Liz Boldt squeezed her hands tightly and said, “Something terrible has happened. We desperately need your help.”

CHAPTER

The treasure revealed itself like the gold of the pharaohs. On Monday morning, March 30, the lab delivered sixty-seven full-color computer printouts to LaMoia—all photographs made with Anderson's digital camera, all from a backup disk found hidden in Anderson's bookshelves. As an added bonus, each was dated and time-stamped. He leafed through a series of a businessman climbing out of his car in a motel parking lot, entering a room, and leaving forty minutes later, followed shortly thereafter by a worn-looking creature bearing the heavy posture of someone defeated.
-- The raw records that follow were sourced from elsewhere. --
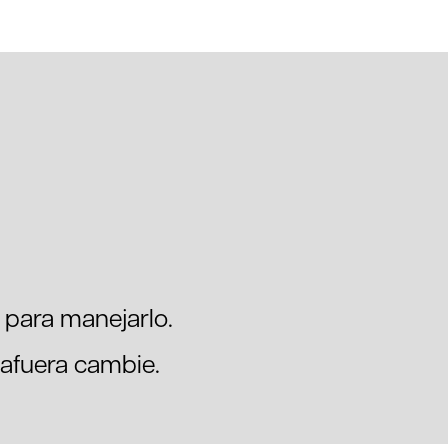
 para manejarlo.
 afuera cambie.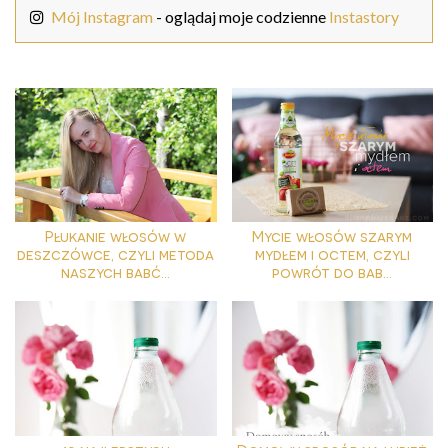
Mój Instagram
- oglądaj moje codzienne
Instastory
Płukanie włosów w
Mycie włosów szarym
deszczówce, czyli metoda
mydłem i octem, czyli
naszych babć...
powrót do bab...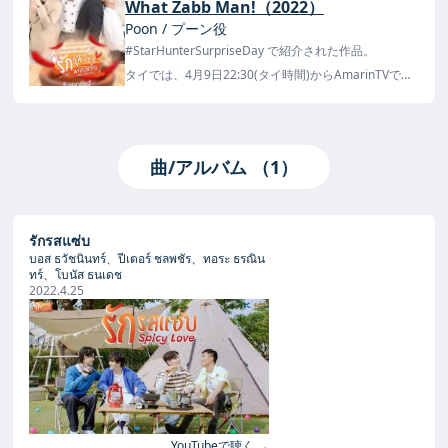
What Zabb Man!（2022）
Poon / プーン役
#StarHunterSurpriseDay で紹介された作品。
タイでは、4月9日22:30(タイ時間)からAmarinTVで放
送が開始！
曲/アルバム （1）
รักรสแซ่บ
บอส ธวัชนินทร์、ปีเตอร์ ชลพชัร、ทอระ ธรณิน
ทร์、โบนัส ธนเดช
2022.4.25
YouTubeで聴く →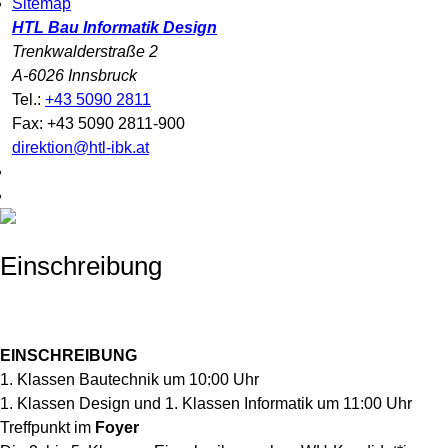
Sitemap
HTL Bau Informatik Design
Trenkwalderstraße 2
A-6026 Innsbruck
Tel.:
+43 5090 2811
Fax: +43 5090 2811-900
direktion@htl-ibk.at
Einschreibung
EINSCHREIBUNG
1. Klassen Bautechnik um 10:00 Uhr
1. Klassen Design und 1. Klassen Informatik um 11:00 Uhr
Treffpunkt im
Foyer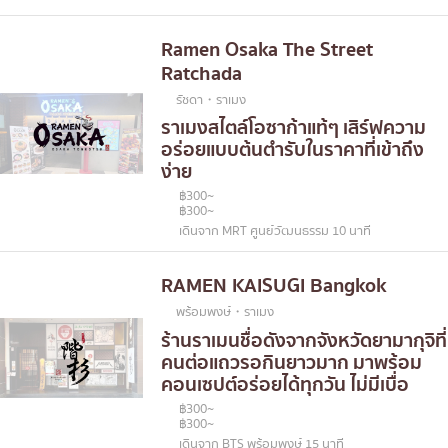
Ramen Osaka The Street
Ratchada
รัชดา・ราเมง
ราเมงสไตล์โอซาก้าแท้ๆ เสิร์ฟความ
อร่อยแบบต้นตำรับในราคาที่เข้าถึง
ง่าย
฿300~
฿300~
เดินจาก MRT ศูนย์วัฒนธรรม 10 นาที
RAMEN KAISUGI Bangkok
พร้อมพงษ์・ราเมง
ร้านราเมนชื่อดังจากจังหวัดยามากุจิที่
คนต่อแถวรอกินยาวมาก มาพร้อม
คอนเซปต์อร่อยได้ทุกวัน ไม่มีเบื่อ
฿300~
฿300~
เดินจาก BTS พร้อมพงษ์ 15 นาที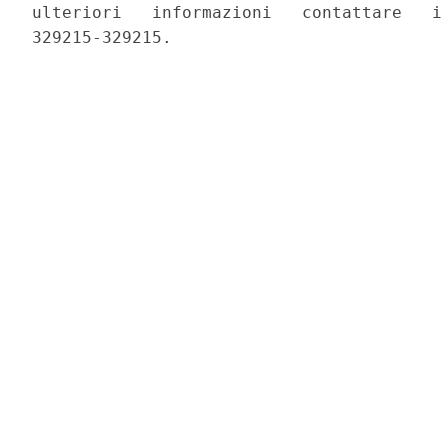
ulteriori   informazioni   contattare   i 
329215-329215. 
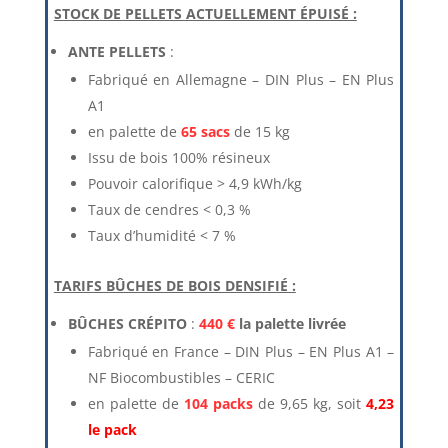
STOCK DE PELLETS ACTUELLEMENT ÉPUISÉ :
ANTE PELLETS
:
Fabriqué en Allemagne – DIN Plus – EN Plus
A1
en palette de
65 sacs
de 15 kg
Issu de bois 100% résineux
Pouvoir calorifique > 4,9 kWh/kg
Taux de cendres < 0,3 %
Taux d’humidité < 7 %
TARIFS BÛCHES DE BOIS DENSIFIÉ :
BÛCHES CRÉPITO
:
440 €
la palette livrée
Fabriqué en France – DIN Plus – EN Plus A1 –
NF Biocombustibles – CERIC
en palette de
104 packs
de 9,65 kg, soit
4,23
le pack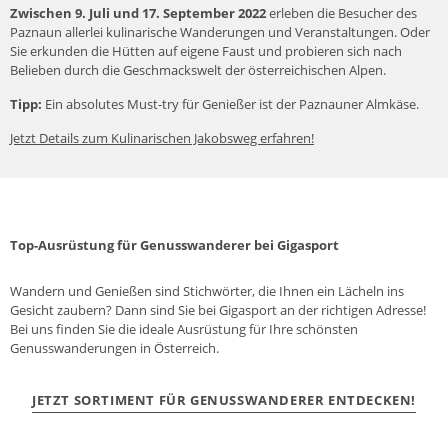
Zwischen 9. Juli und 17. September 2022
erleben die Besucher des
Paznaun allerlei kulinarische Wanderungen und Veranstaltungen. Oder
Sie erkunden die Hütten auf eigene Faust und probieren sich nach
Belieben durch die Geschmackswelt der österreichischen Alpen.
Tipp:
Ein absolutes Must-try für Genießer ist der Paznauner Almkäse.
Jetzt Details zum Kulinarischen Jakobsweg erfahren!
Top-Ausrüstung für Genusswanderer bei Gigasport
Wandern und Genießen sind Stichwörter, die Ihnen ein Lächeln ins
Gesicht zaubern? Dann sind Sie bei Gigasport an der richtigen Adresse!
Bei uns finden Sie die ideale Ausrüstung für Ihre schönsten
Genusswanderungen in Österreich.
JETZT SORTIMENT FÜR GENUSSWANDERER ENTDECKEN!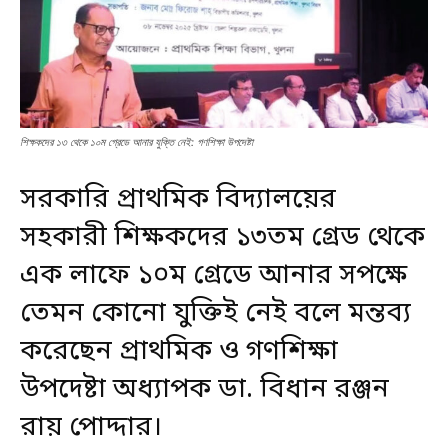
শিক্ষকদের ১৩ থেকে ১০ম গ্রেডে আনার যুক্তি নেই: গণশিক্ষা উপদেষ্টা
সরকারি প্রাথমিক বিদ্যালয়ের
সহকারী শিক্ষকদের ১৩তম গ্রেড থেকে
এক লাফে ১০ম গ্রেডে আনার সপক্ষে
তেমন কোনো যুক্তিই নেই বলে মন্তব্য
করেছেন প্রাথমিক ও গণশিক্ষা
উপদেষ্টা অধ্যাপক ডা. বিধান রঞ্জন
রায় পোদ্দার।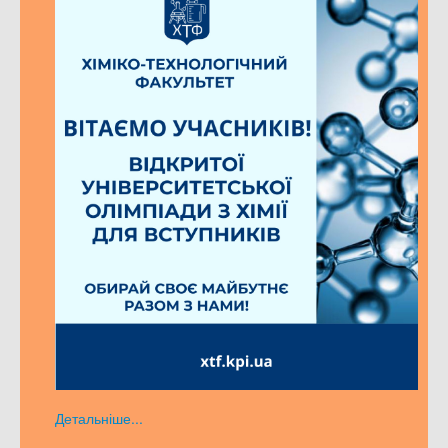
Детальніше...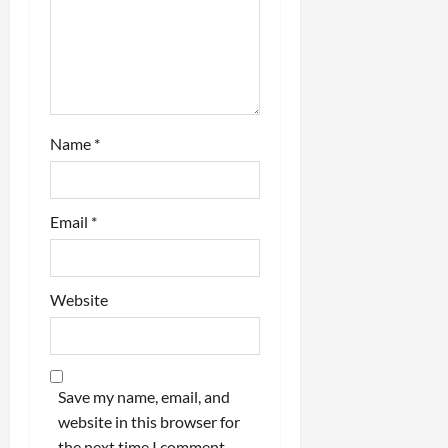
o
n
Name
*
Email
*
Website
Save my name, email, and
website in this browser for
the next time I comment.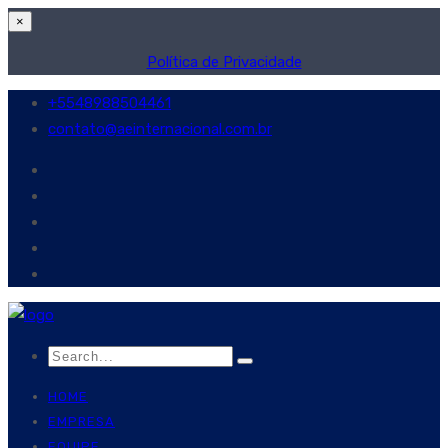
×
Política de Privacidade
+5548988504461
contato@aeinternacional.com.br
HOME
EMPRESA
EQUIPE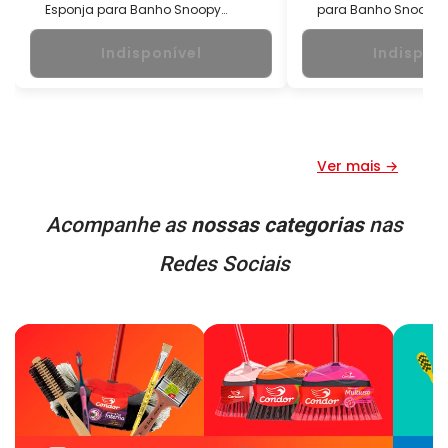
Esponja para Banho Snoopy
para Banho Snoopy 
Condor
Indisponível
Indispon
Ver mais →
Acompanhe as
nossas categorias
nas
Redes Sociais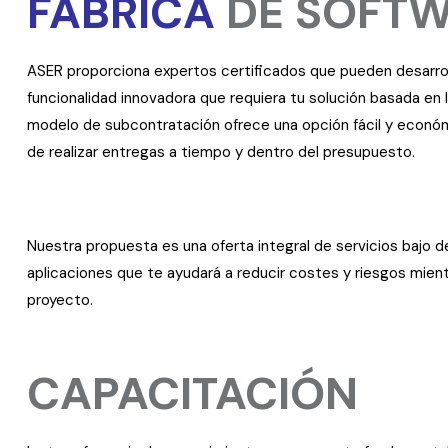
FÁBRICA
DE SOFT
ASER proporciona expertos certificados que pueden desarroll
funcionalidad innovadora que requiera tu solución basada en 
modelo de subcontratación ofrece una opción fácil y econ
de realizar entregas a tiempo y dentro del presupuesto.
Nuestra propuesta es una oferta integral de servicios bajo 
aplicaciones que te ayudará a reducir costes y riesgos mient
proyecto.
CAPACITACIÓN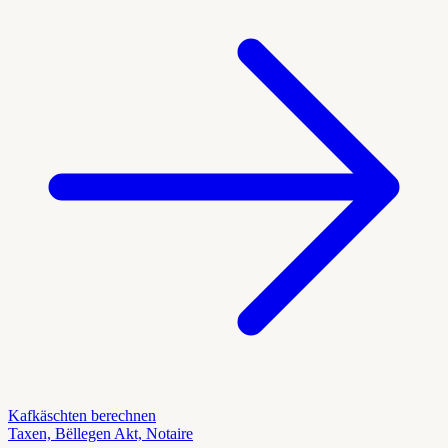
Kafkäschten berechnen
Taxen, Bëllegen Akt, Notaire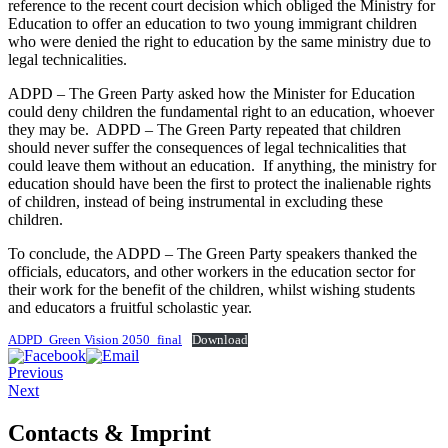
reference to the recent court decision which obliged the Ministry for
Education to offer an education to two young immigrant children
who were denied the right to education by the same ministry due to
legal technicalities.
ADPD – The Green Party asked how the Minister for Education
could deny children the fundamental right to an education, whoever
they may be. ADPD – The Green Party repeated that children
should never suffer the consequences of legal technicalities that
could leave them without an education. If anything, the ministry for
education should have been the first to protect the inalienable rights
of children, instead of being instrumental in excluding these
children.
To conclude, the ADPD – The Green Party speakers thanked the
officials, educators, and other workers in the education sector for
their work for the benefit of the children, whilst wishing students
and educators a fruitful scholastic year.
ADPD_Green Vision 2050_final
Download
Previous
Next
Contacts & Imprint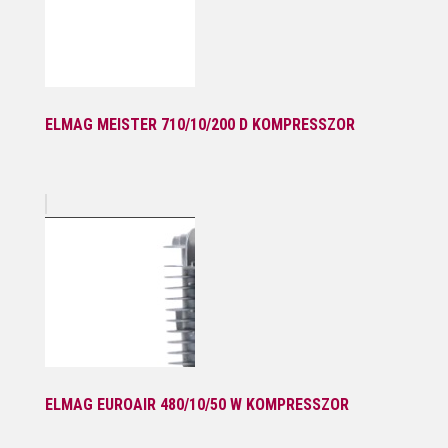
ELMAG MEISTER 710/10/200 D KOMPRESSZOR
ELMAG EUROAIR 480/10/50 W KOMPRESSZOR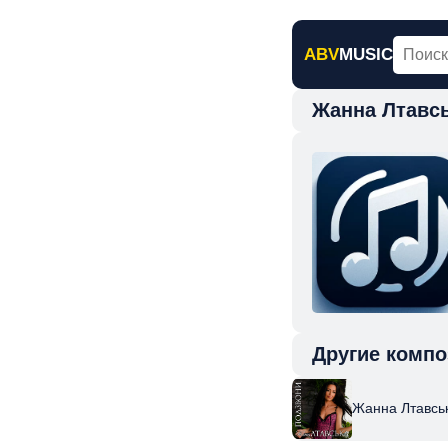
ABV
MUSIC
Жанна Лтавсь
Главная
Н
Другие компо
Жанна Лтавськ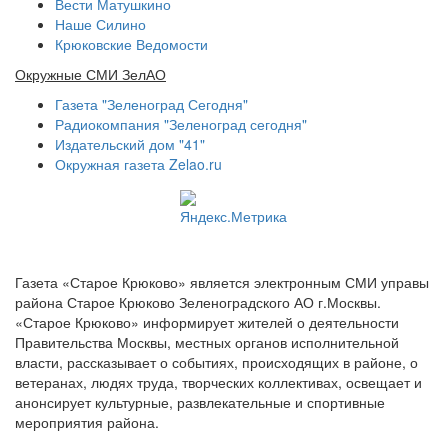
Вести Матушкино
Наше Силино
Крюковские Ведомости
Окружные СМИ ЗелАО
Газета "Зеленоград Сегодня"
Радиокомпания "Зеленоград сегодня"
Издательский дом "41"
Окружная газета Zelao.ru
Газета «Старое Крюково» является электронным СМИ управы
района Старое Крюково Зеленоградского АО г.Москвы.
«Старое Крюково» информирует жителей о деятельности
Правительства Москвы, местных органов исполнительной
власти, рассказывает о событиях, происходящих в районе, о
ветеранах, людях труда, творческих коллективах, освещает и
анонсирует культурные, развлекательные и спортивные
мероприятия района.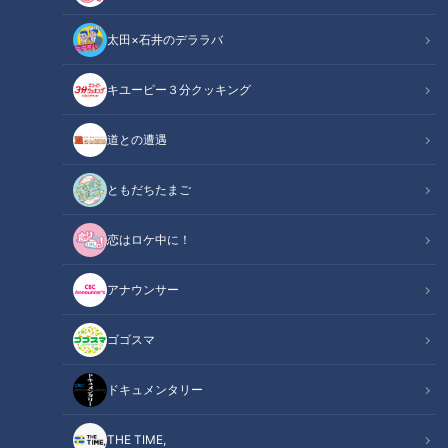
太田×石井のデララバ
キユーピー３分クッキング
画像：CBCテレビ『道との遭遇』
道との遭遇
この記事の画像
（全5枚）
ともだちたまご
恋はロケ中に！
アナウンサー
ゴゴスマ
ドキュメンタリー
THE TIME,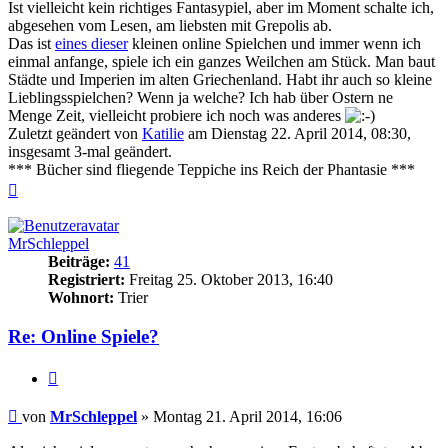
Ist vielleicht kein richtiges Fantasypiel, aber im Moment schalte ich,
abgesehen vom Lesen, am liebsten mit Grepolis ab.
Das ist
eines dieser
kleinen online Spielchen und immer wenn ich
einmal anfange, spiele ich ein ganzes Weilchen am Stück. Man baut
Städte und Imperien im alten Griechenland. Habt ihr auch so kleine
Lieblingsspielchen? Wenn ja welche? Ich hab über Ostern ne
Menge Zeit, vielleicht probiere ich noch was anderes
Zuletzt geändert von
Katilie
am Dienstag 22. April 2014, 08:30,
insgesamt 3-mal geändert.
*** Bücher sind fliegende Teppiche ins Reich der Phantasie ***
Nach
oben
MrSchleppel
Beiträge:
41
Registriert:
Freitag 25. Oktober 2013, 16:40
Wohnort:
Trier
Re: Online Spiele?
Zitieren
Beitrag
von
MrSchleppel
»
Montag 21. April 2014, 16:06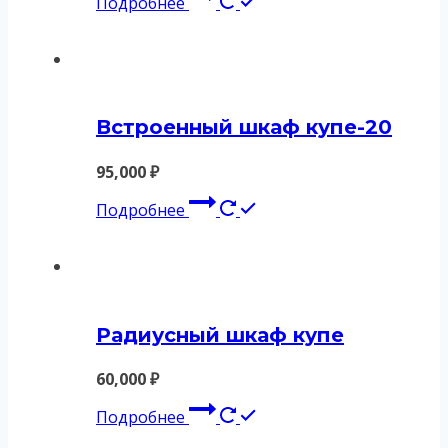
Подробнее
Встроенный шкаф купе-20
95,000
₽
Подробнее
Радиусный шкаф купе
60,000
₽
Подробнее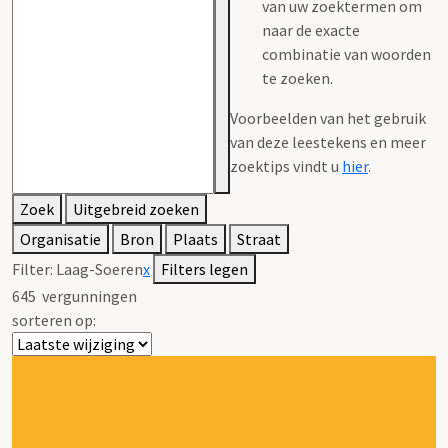
van uw zoektermen om
naar de exacte
combinatie van woorden
te zoeken.
Voorbeelden van het gebruik
van deze leestekens en meer
zoektips vindt u
hier
.
Zoek
Uitgebreid zoeken
Organisatie
Bron
Plaats
Straat
Filter:
Laag-Soeren
x
Filters legen
645
vergunningen
sorteren op: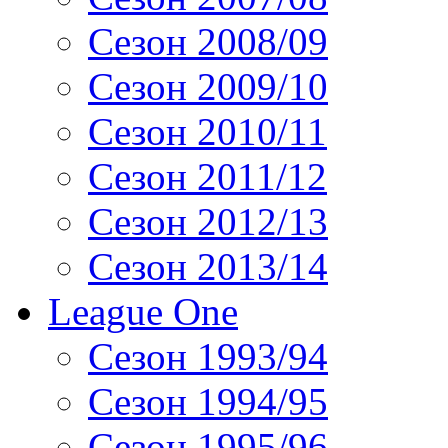
Сезон 2008/09
Сезон 2009/10
Сезон 2010/11
Сезон 2011/12
Сезон 2012/13
Сезон 2013/14
League One
Сезон 1993/94
Сезон 1994/95
Сезон 1995/96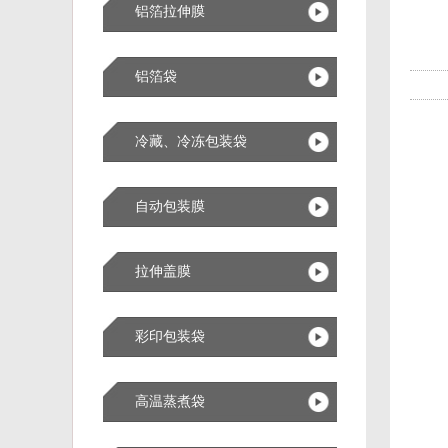
铝箔拉伸膜
铝箔袋
冷藏、冷冻包装袋
自动包装膜
拉伸盖膜
彩印包装袋
高温蒸煮袋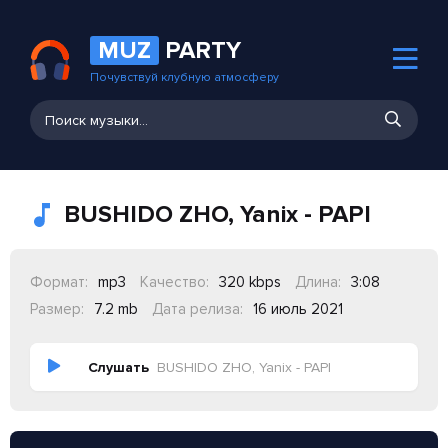
MUZ
PARTY
Почувствуй клубную атмосферу
BUSHIDO ZHO, Yanix - PAPI
Формат:
mp3
Качество:
320 kbps
Длина:
3:08
Размер:
7.2 mb
Дата релиза:
16 июль 2021
Слушать
BUSHIDO ZHO, Yanix - PAPI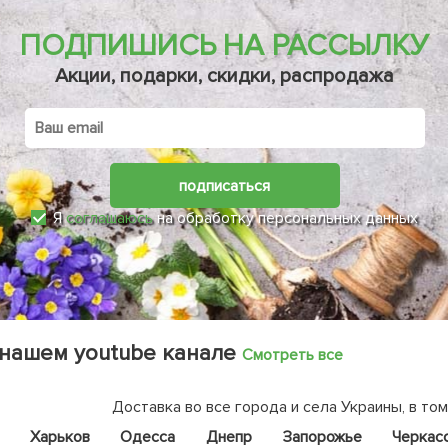
ПОДПИШИСЬ НА РАССЫЛКУ
Акции, подарки, скидки, распродажа
подписаться
Я
соглашаюсь
на обработку персональных данных
 нашем youtube канале
Смотреть все
Доставка во все города и села Украины, в том
Харьков
Одесса
Днепр
Запорожье
Черкас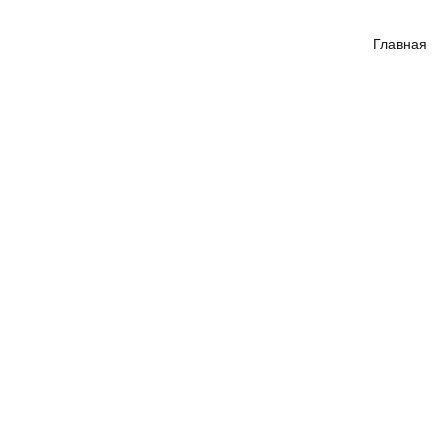
Главная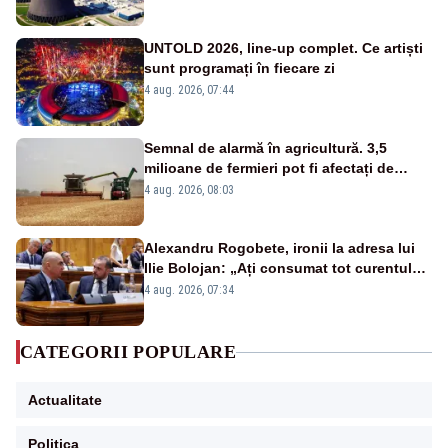
UNTOLD 2026, line-up complet. Ce artiști
sunt programați în fiecare zi
4 aug. 2026, 07:44
Semnal de alarmă în agricultură. 3,5
milioane de fermieri pot fi afectați de
strategia pentru conservarea
4 aug. 2026, 08:03
biodiversității
Alexandru Rogobete, ironii la adresa lui
Ilie Bolojan: „Ați consumat tot curentul
urmărind șobolani imaginari”
4 aug. 2026, 07:34
CATEGORII POPULARE
Actualitate
Politica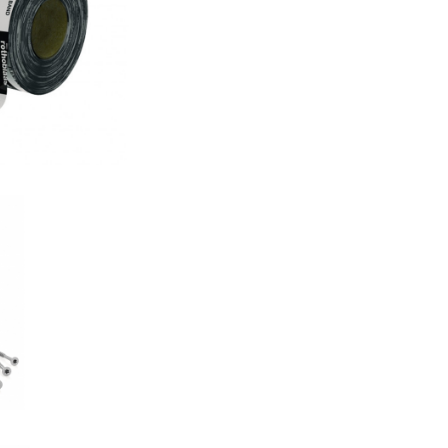
nd
AS
EVO
AS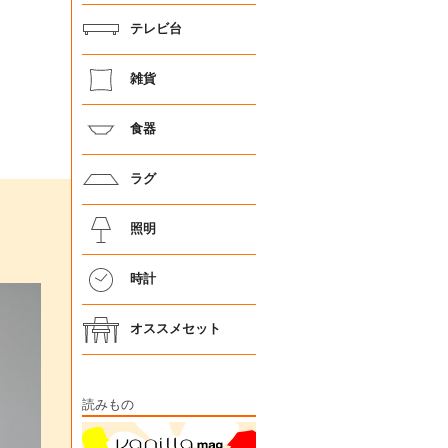
テレビ台
雑貨
食器
ラグ
照明
時計
オススメセット
読みもの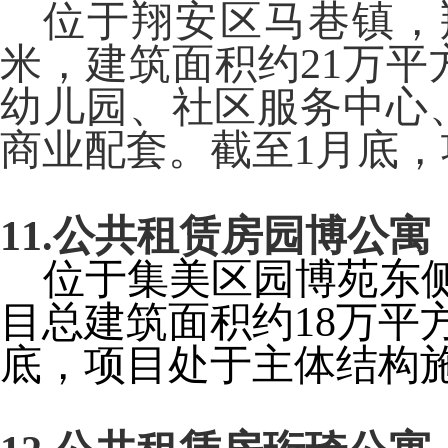
位于翔安区马巷镇，
米，建筑面积约
21
万平
幼儿园、社区服务中心
商业配套。截至
1
月底，
11.
公共租赁房园博公寓
位于集美区园博苑东
目总建筑面积约
18
万平
底，项目处于主体结构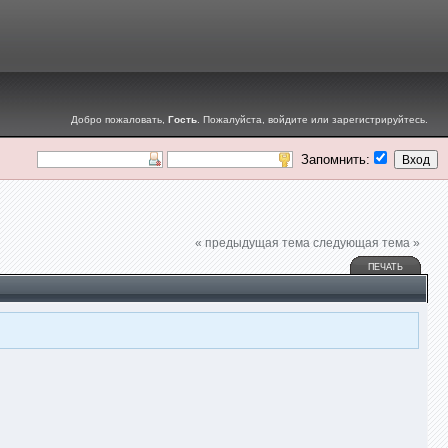
Добро пожаловать,
Гость
. Пожалуйста,
войдите
или
зарегистрируйтесь
.
Запомнить:
« предыдущая тема
следующая тема »
ПЕЧАТЬ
Two of the many subjects depicted were shown engaged, in partial nudity or unmistakable poses, with adolescent members of the same sex. How Anderson had gone about his work was likely to have puzzled some of his clients, but it showed little imagination or creativity to LaMoia. In some cases Anderson had taken the adjacent motel room and bribed a housecleaner into unlocking the communicating door. In one daring effort, the sleuth appeared to have been hiding inside a closet with shuttered doors, implying that he had paid off the prostitute. There had been a time early in his career that LaMoia would have found one or more of such photos suggestive enough to arouse him, but those days were long gone. More than anything, he felt numb to it all, frightened for the missing children, guilt-ridden over his failure to rescue them. So many of humankind elected to lead sordid, twisted, perverted lives that any detective came to expect it rather than be fascinated by it. After a time one forgot that these people were only a fraction of society. Because of their staggering numbers, they seemed more the norm.